Future research should address these limitations by experimenting with alternative attention modules, integrating multi-sequence MR data, and optimising the decision threshold to balance sensitivity and specificity according to clinical requirements. Additionally, studies focusing on stone classification and gallbladder wall thickness measurement are recommended.
Recent studies in various domains have employed transformers and hierarchical training strategies to enhance segmentation or classification performance under weak supervision or limited data. For instance, synthetic data generation and progressive feature learning have been utilised in pavement crack detection and sonar image analysis, respectively [
26,
27]. Although these applications differ in scope, they demonstrate the potential of advanced learning strategies for tasks that demand large training sets to address complex classification challenges, thereby informing possible future enhancements to the present model.
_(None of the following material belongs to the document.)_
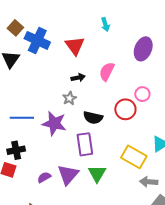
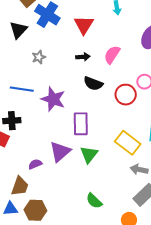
gray star: (70, 98) -> (39, 57), moved
black semicircle: (93, 118) -> (93, 84), moved
purple semicircle: (44, 177) -> (35, 164), moved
Specialised AI applications in medical imaging are increasingly influencing clinical practice and are becoming more integrated into clinical workflows. However, it should not be forgotten that this technological innovation, which is still in its early stages, also carries limitations and risks [
28]. Weak generalisation in the applied models, the potential for memorisation (overfitting), and deficiencies in the representation of the training data require that AI continue to be used carefully in clinical applications and under continued expert supervision. Therefore, despite the diagnostic and assistive potential demonstrated in this study, DL models should be regarded not as independent, standalone decision-makers, but as supportive tools.